The Northern Ireland Protocol will act as a “parachute” even if there is no deal in Brexit talks, the freight industry has said.
Negotiations between the EU and Britain over issues like the level playing field on standards will continue, European Commission president Ursula von der Leyen said on Sunday.
Under the Protocol, trade to Great Britain and the EU is protected.
Failure to reach agreement would result in “extra friction” on trade from Great Britain to Northern Ireland, said Seamus Leheny, policy manager for Logistics UK in Northern Ireland.
He added: “The Northern Ireland Protocol acts as a parachute for Northern Ireland in the event of a no-deal.
“But a no-deal will result in extra friction on Great Britain to Northern Ireland trade and raises issues on Northern Ireland to Great Britain.
“This is why we desperately need that deal.”
Under the Northern Ireland Protocol, trade in goods between Northern Ireland and Ireland, and between Northern Ireland and EU member states, will continue unaffected, with no change at the border, no new paperwork, and no tariffs or regulatory checks, official advice states.
It says: “At the end of the transition period, there will be no change for the movement of goods covered by the Protocol between Northern Ireland and EU member states, including Ireland.
“That means there will be no new paperwork; no tariffs, quotas or checks on rules of origin; nor any barriers to movement within the EU Single Market for goods in free circulation in Northern Ireland.
“No EU member state will be able to apply any tariff or related barriers to goods from Northern Ireland.”
The EU is obliged under Article 5 of the Protocol to guarantee tariff-free, frictionless access in any scenario from December 31 2020.
Guidance to businesses in Northern Ireland adds: “This does not just apply to movements from Northern Ireland to Ireland: it applies to movements to any other EU member state, including for example through the use of transit procedures.
“Northern Ireland businesses will have unfettered access to the whole of the UK market as well as the guaranteed ability to trade freely within the EU Single Market.
“In addition, any approvals or certifications secured in order to place goods on the market in the EU will be recognised when seeking to place the same goods on the market in the United Kingdom – avoiding the need for additional approvals to access the UK market.”

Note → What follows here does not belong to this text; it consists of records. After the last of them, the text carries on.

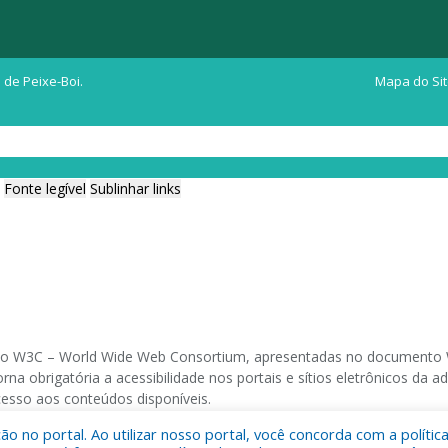
 de Peixe-Boi.
Mapa do Si
Fonte legível
Sublinhar links
ia do W3C – World Wide Web Consortium, apresentadas no documento W
na obrigatória a acessibilidade nos portais e sítios eletrônicos da
cesso aos conteúdos disponíveis.
 no portal. Ao utilizar nosso portal, você concorda com a polític
 navegadores e através do utilitário de acesso a Internet do DOSVOX,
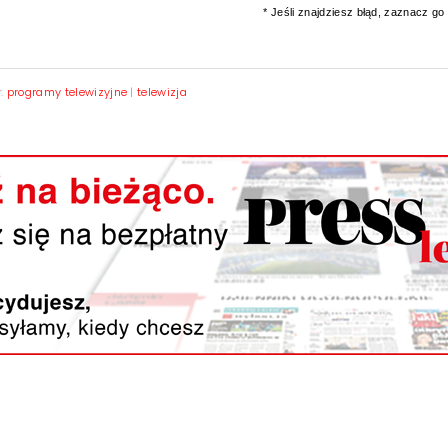
* Jeśli znajdziesz błąd, zaznacz go i
y:
programy telewizyjne
|
telewizja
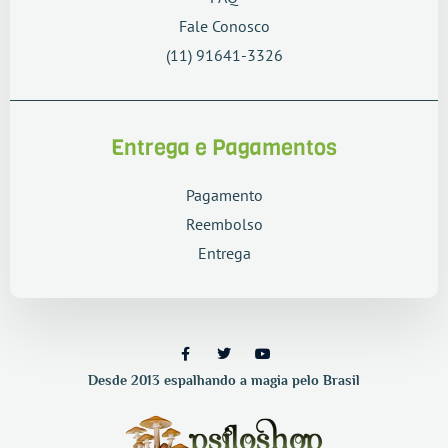
Fale Conosco
(11) 91641-3326
Entrega e Pagamentos
Pagamento
Reembolso
Entrega
Desde 2013 espalhando a magia pelo Brasil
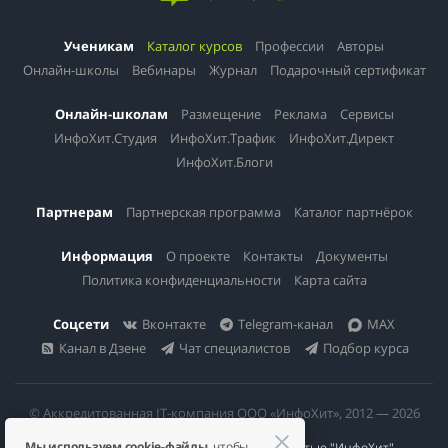
Ученикам
Каталог курсов
Профессии
Авторы
Онлайн-школы
Вебинары
Журнал
Подарочный сертификат
Онлайн-школам
Размещение
Реклама
Сервисы
ИнфоХит.Студия
ИнфоХит.Трафик
ИнфоХит.Директ
ИнфоХит.Блоги
Партнерам
Партнерская программа
Каталог партнёрок
Информация
О проекте
Контакты
Документы
Политика конфиденциальности
Карта сайта
Соцсети
Вконтакте
Telegram-канал
MAX
Канал в Дзене
Чат специалистов
Подбор курса
© Аккредитованная IT-компания ООО «ИнфоХит», 2012 — 2026
Мы используем cookie-файлы
, чтобы
Общество с ограниченной ответственностью "ИнфоХит"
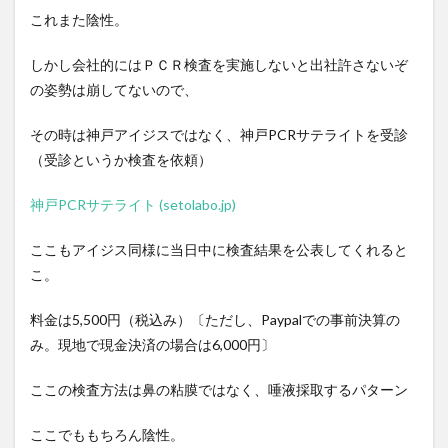
これまた陰性。
しかし会社的にはＰＣＲ検査を実施しないと出社許さないぞ
の姿勢は崩してないので、
その時は神戸アイジスではなく、神戸PCRサテライトを受診
（受診というか検査を依頼）
神戸PCRサテライト (setolabo.jp)
ここもアイジス同様に当日中に検査結果を公表してくれると
こ。
料金は5,500円（税込み）〔ただし、Paypalでの事前決算の
み。現地で現金決済の場合は6,000円〕
ここの検査方法は鼻の粘膜ではなく、唾液採取するパターン
ここでももちろん陰性。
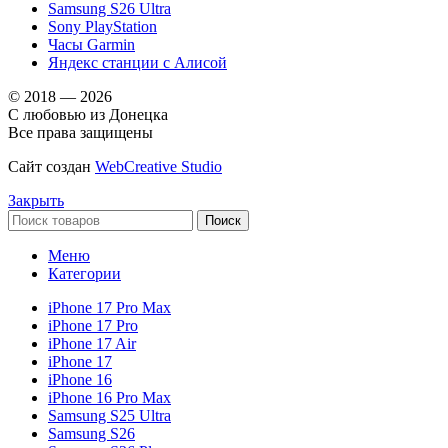
Samsung S26 Ultra
Sony PlayStation
Часы Garmin
Яндекс станции с Алисой
© 2018 — 2026
С любовью из Донецка
Все права защищены
Сайт создан
WebCreative Studio
Закрыть
Поиск
Меню
Категории
iPhone 17 Pro Max
iPhone 17 Pro
iPhone 17 Air
iPhone 17
iPhone 16
iPhone 16 Pro Max
Samsung S25 Ultra
Samsung S26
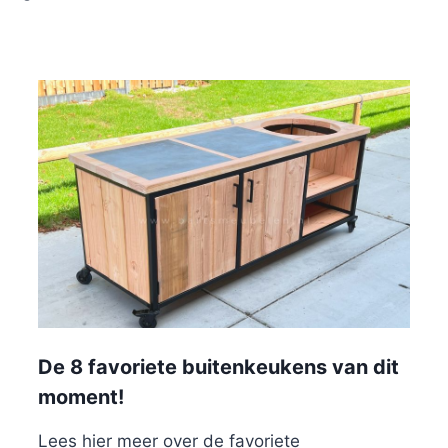
De 8 favoriete buitenkeukens van dit
moment!
Lees hier meer over de favoriete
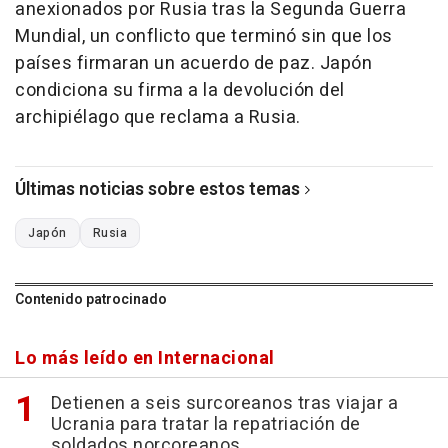
anexionados por Rusia tras la Segunda Guerra
Mundial, un conflicto que terminó sin que los
países firmaran un acuerdo de paz. Japón
condiciona su firma a la devolución del
archipiélago que reclama a Rusia.
Últimas noticias sobre estos temas
Japón
Rusia
Contenido patrocinado
Lo más leído en Internacional
Detienen a seis surcoreanos tras viajar a
Ucrania para tratar la repatriación de
soldados norcoreanos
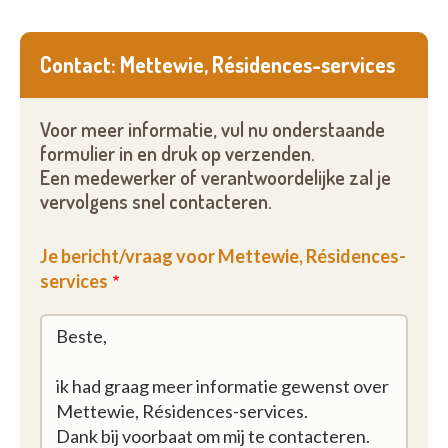
Contact: Mettewie, Résidences-services
Voor meer informatie, vul nu onderstaande
formulier in en druk op verzenden.
Een medewerker of verantwoordelijke zal je
vervolgens snel contacteren.
Je bericht/vraag voor Mettewie, Résidences-
services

Ports on the English Channel have become busier over recent weeks ahead of the end of the transition period.
Manufacturing NI, which represents Northern Irish producers, said it had spoken with a business which paid 4,500 euros this week to bring a commodity from Germany to Glasgow.
It added: “On average, logistics costs increased £1,000 per journey as EU drivers can’t or are reluctant to travel to UK due to the congestion currently at Channel ports.”